• [Task instructions]
Return the full listing exactly as it is written.

• [Supplied material]

-.-.-

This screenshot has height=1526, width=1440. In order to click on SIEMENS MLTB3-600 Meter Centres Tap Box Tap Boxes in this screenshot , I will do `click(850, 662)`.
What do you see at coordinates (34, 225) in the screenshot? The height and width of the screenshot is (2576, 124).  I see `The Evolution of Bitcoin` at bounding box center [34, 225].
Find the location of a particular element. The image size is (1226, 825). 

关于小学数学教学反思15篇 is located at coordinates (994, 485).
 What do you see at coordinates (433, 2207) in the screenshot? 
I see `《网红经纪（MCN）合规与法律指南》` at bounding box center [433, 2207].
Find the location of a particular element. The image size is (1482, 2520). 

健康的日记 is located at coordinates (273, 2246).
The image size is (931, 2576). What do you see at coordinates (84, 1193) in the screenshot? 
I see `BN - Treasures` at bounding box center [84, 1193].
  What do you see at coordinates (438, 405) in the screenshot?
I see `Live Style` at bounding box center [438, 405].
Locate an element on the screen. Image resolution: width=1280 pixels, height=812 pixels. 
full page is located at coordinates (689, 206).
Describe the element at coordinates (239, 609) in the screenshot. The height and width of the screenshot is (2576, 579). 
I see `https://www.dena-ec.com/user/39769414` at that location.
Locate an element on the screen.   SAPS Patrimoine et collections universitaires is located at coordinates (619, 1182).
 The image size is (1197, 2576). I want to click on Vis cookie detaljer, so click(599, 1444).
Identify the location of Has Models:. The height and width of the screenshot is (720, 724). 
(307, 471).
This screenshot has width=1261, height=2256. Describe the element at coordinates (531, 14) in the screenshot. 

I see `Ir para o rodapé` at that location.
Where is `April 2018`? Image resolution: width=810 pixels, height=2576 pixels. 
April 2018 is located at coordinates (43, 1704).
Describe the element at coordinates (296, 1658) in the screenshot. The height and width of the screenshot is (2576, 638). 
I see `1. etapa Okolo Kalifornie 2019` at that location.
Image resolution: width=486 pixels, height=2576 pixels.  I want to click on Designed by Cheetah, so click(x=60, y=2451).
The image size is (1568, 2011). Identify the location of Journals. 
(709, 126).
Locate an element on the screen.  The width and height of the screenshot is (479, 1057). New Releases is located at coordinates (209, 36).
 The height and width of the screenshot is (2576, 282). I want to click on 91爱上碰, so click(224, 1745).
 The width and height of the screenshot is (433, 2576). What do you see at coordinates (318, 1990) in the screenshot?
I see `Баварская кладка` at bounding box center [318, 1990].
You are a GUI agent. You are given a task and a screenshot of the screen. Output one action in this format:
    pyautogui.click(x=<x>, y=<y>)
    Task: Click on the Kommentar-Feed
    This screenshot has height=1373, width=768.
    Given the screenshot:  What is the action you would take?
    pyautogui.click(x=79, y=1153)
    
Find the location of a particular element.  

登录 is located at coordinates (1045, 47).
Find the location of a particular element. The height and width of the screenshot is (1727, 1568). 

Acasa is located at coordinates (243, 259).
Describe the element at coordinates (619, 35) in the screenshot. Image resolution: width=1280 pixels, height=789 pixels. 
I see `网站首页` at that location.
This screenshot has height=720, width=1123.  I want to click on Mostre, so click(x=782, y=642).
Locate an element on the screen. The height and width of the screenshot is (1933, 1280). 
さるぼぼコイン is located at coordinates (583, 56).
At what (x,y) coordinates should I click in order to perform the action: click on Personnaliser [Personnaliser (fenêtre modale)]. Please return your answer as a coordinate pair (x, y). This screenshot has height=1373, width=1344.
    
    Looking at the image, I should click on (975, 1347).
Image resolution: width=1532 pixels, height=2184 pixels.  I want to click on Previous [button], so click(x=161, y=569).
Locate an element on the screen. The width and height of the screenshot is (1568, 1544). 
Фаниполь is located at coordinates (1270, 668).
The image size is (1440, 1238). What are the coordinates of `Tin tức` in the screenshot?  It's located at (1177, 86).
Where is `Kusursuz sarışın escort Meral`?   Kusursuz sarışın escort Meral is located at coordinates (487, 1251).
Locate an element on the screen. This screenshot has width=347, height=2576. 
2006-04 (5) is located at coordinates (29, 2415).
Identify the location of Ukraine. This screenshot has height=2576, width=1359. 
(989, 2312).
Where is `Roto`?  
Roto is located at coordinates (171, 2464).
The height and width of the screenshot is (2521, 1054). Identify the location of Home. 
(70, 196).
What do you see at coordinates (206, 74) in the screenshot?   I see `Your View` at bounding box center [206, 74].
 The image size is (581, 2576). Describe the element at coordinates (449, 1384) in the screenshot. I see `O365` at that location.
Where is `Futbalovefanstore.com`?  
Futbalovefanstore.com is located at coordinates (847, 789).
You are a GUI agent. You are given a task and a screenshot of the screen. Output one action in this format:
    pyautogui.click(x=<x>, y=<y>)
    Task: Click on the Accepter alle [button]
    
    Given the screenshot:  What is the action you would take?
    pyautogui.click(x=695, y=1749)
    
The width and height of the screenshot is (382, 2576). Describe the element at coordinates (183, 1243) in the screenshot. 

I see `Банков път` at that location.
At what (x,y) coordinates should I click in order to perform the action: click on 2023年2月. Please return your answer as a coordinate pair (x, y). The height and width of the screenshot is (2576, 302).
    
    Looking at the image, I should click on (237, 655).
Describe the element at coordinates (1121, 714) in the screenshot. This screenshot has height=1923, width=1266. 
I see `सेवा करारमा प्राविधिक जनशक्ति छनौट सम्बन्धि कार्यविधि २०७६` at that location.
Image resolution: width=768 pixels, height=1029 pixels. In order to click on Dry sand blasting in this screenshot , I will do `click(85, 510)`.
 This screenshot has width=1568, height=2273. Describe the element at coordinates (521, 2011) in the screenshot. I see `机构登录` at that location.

-.-.-

• [Exercise solution]
This screenshot has height=1526, width=1440. In order to click on SIEMENS MLTB3-600 Meter Centres Tap Box Tap Boxes in this screenshot , I will do `click(850, 662)`.
What do you see at coordinates (34, 225) in the screenshot? The height and width of the screenshot is (2576, 124).  I see `The Evolution of Bitcoin` at bounding box center [34, 225].
Find the location of a particular element. The image size is (1226, 825). 

关于小学数学教学反思15篇 is located at coordinates (994, 485).
 What do you see at coordinates (433, 2207) in the screenshot? 
I see `《网红经纪（MCN）合规与法律指南》` at bounding box center [433, 2207].
Find the location of a particular element. The image size is (1482, 2520). 

健康的日记 is located at coordinates (273, 2246).
The image size is (931, 2576). What do you see at coordinates (84, 1193) in the screenshot? 
I see `BN - Treasures` at bounding box center [84, 1193].
  What do you see at coordinates (438, 405) in the screenshot?
I see `Live Style` at bounding box center [438, 405].
Locate an element on the screen. Image resolution: width=1280 pixels, height=812 pixels. 
full page is located at coordinates (689, 206).
Describe the element at coordinates (239, 609) in the screenshot. The height and width of the screenshot is (2576, 579). 
I see `https://www.dena-ec.com/user/39769414` at that location.
Locate an element on the screen.   SAPS Patrimoine et collections universitaires is located at coordinates (619, 1182).
 The image size is (1197, 2576). I want to click on Vis cookie detaljer, so click(599, 1444).
Identify the location of Has Models:. The height and width of the screenshot is (720, 724). 
(307, 471).
This screenshot has width=1261, height=2256. Describe the element at coordinates (531, 14) in the screenshot. 

I see `Ir para o rodapé` at that location.
Where is `April 2018`? Image resolution: width=810 pixels, height=2576 pixels. 
April 2018 is located at coordinates (43, 1704).
Describe the element at coordinates (296, 1658) in the screenshot. The height and width of the screenshot is (2576, 638). 
I see `1. etapa Okolo Kalifornie 2019` at that location.
Image resolution: width=486 pixels, height=2576 pixels.  I want to click on Designed by Cheetah, so click(x=60, y=2451).
The image size is (1568, 2011). Identify the location of Journals. 
(709, 126).
Locate an element on the screen.  The width and height of the screenshot is (479, 1057). New Releases is located at coordinates (209, 36).
 The height and width of the screenshot is (2576, 282). I want to click on 91爱上碰, so click(224, 1745).
 The width and height of the screenshot is (433, 2576). What do you see at coordinates (318, 1990) in the screenshot?
I see `Баварская кладка` at bounding box center [318, 1990].
You are a GUI agent. You are given a task and a screenshot of the screen. Output one action in this format:
    pyautogui.click(x=<x>, y=<y>)
    Task: Click on the Kommentar-Feed
    This screenshot has height=1373, width=768.
    Given the screenshot:  What is the action you would take?
    pyautogui.click(x=79, y=1153)
    
Find the location of a particular element.  

登录 is located at coordinates (1045, 47).
Find the location of a particular element. The height and width of the screenshot is (1727, 1568). 

Acasa is located at coordinates (243, 259).
Describe the element at coordinates (619, 35) in the screenshot. Image resolution: width=1280 pixels, height=789 pixels. 
I see `网站首页` at that location.
This screenshot has height=720, width=1123.  I want to click on Mostre, so click(x=782, y=642).
Locate an element on the screen. The height and width of the screenshot is (1933, 1280). 
さるぼぼコイン is located at coordinates (583, 56).
At what (x,y) coordinates should I click in order to perform the action: click on Personnaliser [Personnaliser (fenêtre modale)]. Please return your answer as a coordinate pair (x, y). This screenshot has height=1373, width=1344.
    
    Looking at the image, I should click on (975, 1347).
Image resolution: width=1532 pixels, height=2184 pixels.  I want to click on Previous [button], so click(x=161, y=569).
Locate an element on the screen. The width and height of the screenshot is (1568, 1544). 
Фаниполь is located at coordinates (1270, 668).
The image size is (1440, 1238). What are the coordinates of `Tin tức` in the screenshot?  It's located at (1177, 86).
Where is `Kusursuz sarışın escort Meral`?   Kusursuz sarışın escort Meral is located at coordinates (487, 1251).
Locate an element on the screen. This screenshot has width=347, height=2576. 
2006-04 (5) is located at coordinates (29, 2415).
Identify the location of Ukraine. This screenshot has height=2576, width=1359. 
(989, 2312).
Where is `Roto`?  
Roto is located at coordinates (171, 2464).
The height and width of the screenshot is (2521, 1054). Identify the location of Home. 
(70, 196).
What do you see at coordinates (206, 74) in the screenshot?   I see `Your View` at bounding box center [206, 74].
 The image size is (581, 2576). Describe the element at coordinates (449, 1384) in the screenshot. I see `O365` at that location.
Where is `Futbalovefanstore.com`?  
Futbalovefanstore.com is located at coordinates (847, 789).
You are a GUI agent. You are given a task and a screenshot of the screen. Output one action in this format:
    pyautogui.click(x=<x>, y=<y>)
    Task: Click on the Accepter alle [button]
    
    Given the screenshot:  What is the action you would take?
    pyautogui.click(x=695, y=1749)
    
The width and height of the screenshot is (382, 2576). Describe the element at coordinates (183, 1243) in the screenshot. 

I see `Банков път` at that location.
At what (x,y) coordinates should I click in order to perform the action: click on 2023年2月. Please return your answer as a coordinate pair (x, y). The height and width of the screenshot is (2576, 302).
    
    Looking at the image, I should click on (237, 655).
Describe the element at coordinates (1121, 714) in the screenshot. This screenshot has height=1923, width=1266. 
I see `सेवा करारमा प्राविधिक जनशक्ति छनौट सम्बन्धि कार्यविधि २०७६` at that location.
Image resolution: width=768 pixels, height=1029 pixels. In order to click on Dry sand blasting in this screenshot , I will do `click(85, 510)`.
 This screenshot has width=1568, height=2273. Describe the element at coordinates (521, 2011) in the screenshot. I see `机构登录` at that location.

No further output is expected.